In 1855, Davenport Hill visited Mettray Penal Colony with her father. They became close friends with Mettray's founder, Frédéric-Auguste Demetz. Mettray suffered considerable damage during the Franco-Prussian War. Davenport Hill raised £2,500 to fund renovations for Mettray. Inspired by the work there, Davenport Hill, and her sister, opened an industrial school for girls based on Mettray, in Bristol. Her father died in 1872.

Upon her father's death, Davenport Hill travelled to Adelaide in South Australia, to visit family including her reforming cousin Emily Clark. She travelled with her sister Florence and the two of them were to stay together for life. While in Australia, the sisters did inspections of schools, prisons and reformatories. Henry Parkes served as one of their guides. Davenport Hill spoke before a commission in Sydney about the reformatory movement. She wrote a paper, titled "A Summary of the Principles of Reformatory Treatment, with a Special Reference to Girls' (printed in the Memoir)" that argued that reform treatment should emphasise independence and self-efficacy. The two sisters travelled from Australia to Egypt and Italy, returning home in 1875. During their travels, they wrote and published "What we saw in Australia". In 1878, they published a biography about their father. The two sisters lived in Hampstead. Davenport Hill left the Church of England and became a Unitarian Universalist.

==Education career==

On 5 December 1879, Davenport Hill was elected a Progressive Party member of the school board for the City of London. She served until 1897. She sat on the industrial school committee and the school management committee. She chaired the management of Greystoke Place. She became chairman of the cooking committee and published multiple papers on the subject in education.

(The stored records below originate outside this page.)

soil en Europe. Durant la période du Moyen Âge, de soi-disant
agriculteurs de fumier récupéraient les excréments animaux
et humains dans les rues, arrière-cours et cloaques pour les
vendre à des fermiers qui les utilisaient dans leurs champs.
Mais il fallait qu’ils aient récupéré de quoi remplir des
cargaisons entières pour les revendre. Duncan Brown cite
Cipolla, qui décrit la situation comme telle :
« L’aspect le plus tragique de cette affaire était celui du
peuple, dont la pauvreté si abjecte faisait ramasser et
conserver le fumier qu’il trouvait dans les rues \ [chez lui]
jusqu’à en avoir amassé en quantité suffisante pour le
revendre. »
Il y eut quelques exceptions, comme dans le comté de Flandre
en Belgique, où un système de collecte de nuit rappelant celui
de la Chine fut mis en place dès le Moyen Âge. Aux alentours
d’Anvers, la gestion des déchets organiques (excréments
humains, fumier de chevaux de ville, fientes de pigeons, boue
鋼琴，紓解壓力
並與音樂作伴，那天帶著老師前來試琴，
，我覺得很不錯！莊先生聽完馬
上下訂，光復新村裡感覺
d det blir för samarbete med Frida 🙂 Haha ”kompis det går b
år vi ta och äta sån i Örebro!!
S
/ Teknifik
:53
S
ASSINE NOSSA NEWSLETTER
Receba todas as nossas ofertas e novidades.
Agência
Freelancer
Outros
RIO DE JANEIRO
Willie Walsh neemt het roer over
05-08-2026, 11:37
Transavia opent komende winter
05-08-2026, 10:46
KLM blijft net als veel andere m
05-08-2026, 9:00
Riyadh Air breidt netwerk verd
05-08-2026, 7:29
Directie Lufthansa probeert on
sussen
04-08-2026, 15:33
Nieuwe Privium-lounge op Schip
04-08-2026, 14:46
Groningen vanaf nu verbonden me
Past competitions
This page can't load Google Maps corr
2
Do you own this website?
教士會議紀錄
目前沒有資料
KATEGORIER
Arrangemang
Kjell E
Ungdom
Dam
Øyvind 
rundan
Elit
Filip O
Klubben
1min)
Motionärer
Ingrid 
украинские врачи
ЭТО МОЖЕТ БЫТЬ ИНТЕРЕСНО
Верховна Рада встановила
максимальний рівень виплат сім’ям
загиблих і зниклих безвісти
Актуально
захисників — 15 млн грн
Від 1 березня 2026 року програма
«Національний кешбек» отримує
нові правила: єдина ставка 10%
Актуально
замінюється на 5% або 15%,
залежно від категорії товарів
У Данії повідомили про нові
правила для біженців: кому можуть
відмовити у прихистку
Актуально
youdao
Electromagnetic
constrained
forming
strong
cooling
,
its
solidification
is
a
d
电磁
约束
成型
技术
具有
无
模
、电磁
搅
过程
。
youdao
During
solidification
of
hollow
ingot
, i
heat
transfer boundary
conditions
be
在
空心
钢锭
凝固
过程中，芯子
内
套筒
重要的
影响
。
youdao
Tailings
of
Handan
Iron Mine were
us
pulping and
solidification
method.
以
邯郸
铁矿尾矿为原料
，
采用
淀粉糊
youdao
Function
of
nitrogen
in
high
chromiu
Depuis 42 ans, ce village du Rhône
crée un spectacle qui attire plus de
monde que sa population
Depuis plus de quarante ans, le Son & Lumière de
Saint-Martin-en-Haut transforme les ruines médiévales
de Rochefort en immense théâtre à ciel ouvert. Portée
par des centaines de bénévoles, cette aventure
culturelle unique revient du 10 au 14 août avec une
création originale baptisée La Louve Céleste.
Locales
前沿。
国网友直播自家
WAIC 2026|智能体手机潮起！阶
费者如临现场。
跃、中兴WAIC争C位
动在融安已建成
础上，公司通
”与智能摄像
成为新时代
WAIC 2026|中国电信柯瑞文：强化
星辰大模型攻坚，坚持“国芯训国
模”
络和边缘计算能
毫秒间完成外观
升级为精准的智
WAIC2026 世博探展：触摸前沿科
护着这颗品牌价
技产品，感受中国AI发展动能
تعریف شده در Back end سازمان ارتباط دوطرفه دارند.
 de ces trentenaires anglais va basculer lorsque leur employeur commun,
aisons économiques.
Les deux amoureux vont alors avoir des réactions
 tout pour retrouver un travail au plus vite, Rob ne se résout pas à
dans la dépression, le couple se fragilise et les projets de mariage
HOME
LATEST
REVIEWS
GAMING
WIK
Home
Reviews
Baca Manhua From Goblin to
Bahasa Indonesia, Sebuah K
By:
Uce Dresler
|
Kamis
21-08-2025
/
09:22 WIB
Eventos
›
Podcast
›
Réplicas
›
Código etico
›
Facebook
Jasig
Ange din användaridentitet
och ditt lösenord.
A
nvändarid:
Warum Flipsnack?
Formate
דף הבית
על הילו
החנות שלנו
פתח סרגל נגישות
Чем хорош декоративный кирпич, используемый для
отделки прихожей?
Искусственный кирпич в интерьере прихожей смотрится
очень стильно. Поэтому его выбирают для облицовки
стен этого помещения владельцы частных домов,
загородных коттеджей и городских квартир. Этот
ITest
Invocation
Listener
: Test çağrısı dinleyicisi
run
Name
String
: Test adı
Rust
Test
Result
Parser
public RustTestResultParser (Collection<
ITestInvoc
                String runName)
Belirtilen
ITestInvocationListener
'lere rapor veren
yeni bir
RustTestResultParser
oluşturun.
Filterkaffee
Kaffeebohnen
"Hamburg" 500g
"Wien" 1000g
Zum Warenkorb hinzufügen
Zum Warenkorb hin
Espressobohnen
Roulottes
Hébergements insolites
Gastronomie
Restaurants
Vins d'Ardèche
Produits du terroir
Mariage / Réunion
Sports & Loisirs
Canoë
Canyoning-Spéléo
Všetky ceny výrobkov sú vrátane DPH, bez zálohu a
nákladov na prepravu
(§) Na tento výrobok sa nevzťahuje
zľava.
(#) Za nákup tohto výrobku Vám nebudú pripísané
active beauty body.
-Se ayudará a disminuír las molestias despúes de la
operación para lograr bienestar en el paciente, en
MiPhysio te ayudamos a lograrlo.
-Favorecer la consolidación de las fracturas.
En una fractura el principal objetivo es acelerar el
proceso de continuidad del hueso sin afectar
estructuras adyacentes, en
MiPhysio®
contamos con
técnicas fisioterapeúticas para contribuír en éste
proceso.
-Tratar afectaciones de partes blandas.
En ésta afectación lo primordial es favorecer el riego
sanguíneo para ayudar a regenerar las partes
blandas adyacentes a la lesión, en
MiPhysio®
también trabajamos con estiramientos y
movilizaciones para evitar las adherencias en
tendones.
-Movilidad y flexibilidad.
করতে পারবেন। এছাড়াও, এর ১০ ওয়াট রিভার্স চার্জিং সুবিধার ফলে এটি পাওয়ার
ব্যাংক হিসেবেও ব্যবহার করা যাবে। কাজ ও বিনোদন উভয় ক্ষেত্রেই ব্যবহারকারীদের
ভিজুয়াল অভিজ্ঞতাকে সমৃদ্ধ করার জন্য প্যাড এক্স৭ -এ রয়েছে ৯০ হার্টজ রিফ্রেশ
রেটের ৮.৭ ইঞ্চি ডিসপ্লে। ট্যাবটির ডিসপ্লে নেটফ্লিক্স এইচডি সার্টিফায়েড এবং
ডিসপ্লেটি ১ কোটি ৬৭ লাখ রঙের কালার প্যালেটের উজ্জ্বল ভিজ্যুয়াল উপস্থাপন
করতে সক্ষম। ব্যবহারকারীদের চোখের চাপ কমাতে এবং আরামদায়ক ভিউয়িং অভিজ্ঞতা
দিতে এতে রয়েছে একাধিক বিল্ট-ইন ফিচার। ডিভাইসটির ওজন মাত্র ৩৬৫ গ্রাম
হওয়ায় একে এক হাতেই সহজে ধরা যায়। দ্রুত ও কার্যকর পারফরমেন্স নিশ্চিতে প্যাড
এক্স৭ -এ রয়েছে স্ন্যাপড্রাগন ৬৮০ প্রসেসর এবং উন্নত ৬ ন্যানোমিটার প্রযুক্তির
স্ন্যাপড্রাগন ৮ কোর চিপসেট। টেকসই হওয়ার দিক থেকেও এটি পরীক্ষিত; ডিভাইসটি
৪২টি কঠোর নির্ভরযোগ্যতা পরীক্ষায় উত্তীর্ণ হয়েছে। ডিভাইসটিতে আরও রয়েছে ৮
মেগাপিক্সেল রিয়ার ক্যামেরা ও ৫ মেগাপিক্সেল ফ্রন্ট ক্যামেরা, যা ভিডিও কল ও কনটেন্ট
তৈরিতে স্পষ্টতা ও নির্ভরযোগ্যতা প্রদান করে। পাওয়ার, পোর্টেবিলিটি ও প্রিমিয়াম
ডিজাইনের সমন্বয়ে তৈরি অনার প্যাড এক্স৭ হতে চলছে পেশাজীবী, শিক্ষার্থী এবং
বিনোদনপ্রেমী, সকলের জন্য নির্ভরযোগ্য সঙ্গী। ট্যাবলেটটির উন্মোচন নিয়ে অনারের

She was an early opposer of the school board's pension program for teachers, which was eventually abolished in 1895. She visited the United States and Canada, travelling to schools across the countries in 1888. This inspired her to introduce pianos to schools for the sake of marching and drill. She also became interested in sloyd education. She opposed the board's interest in providing meals to children and also protested the religious stances of the board, despite supporting daily religious teachings. Davenport Hill was a member of the National Froebel Foundation. She served on the board of the University College London.

==Retirement and later life==

She retired from the board in 1897. She moved in with her sister in a home called Hillstow at Headington near Oxford. Upon her retirement, the Brentwood Industrial School was renamed the Davenport-Hill Home for Boys. Davenport Hill died at Hillstow on 5 August 1902.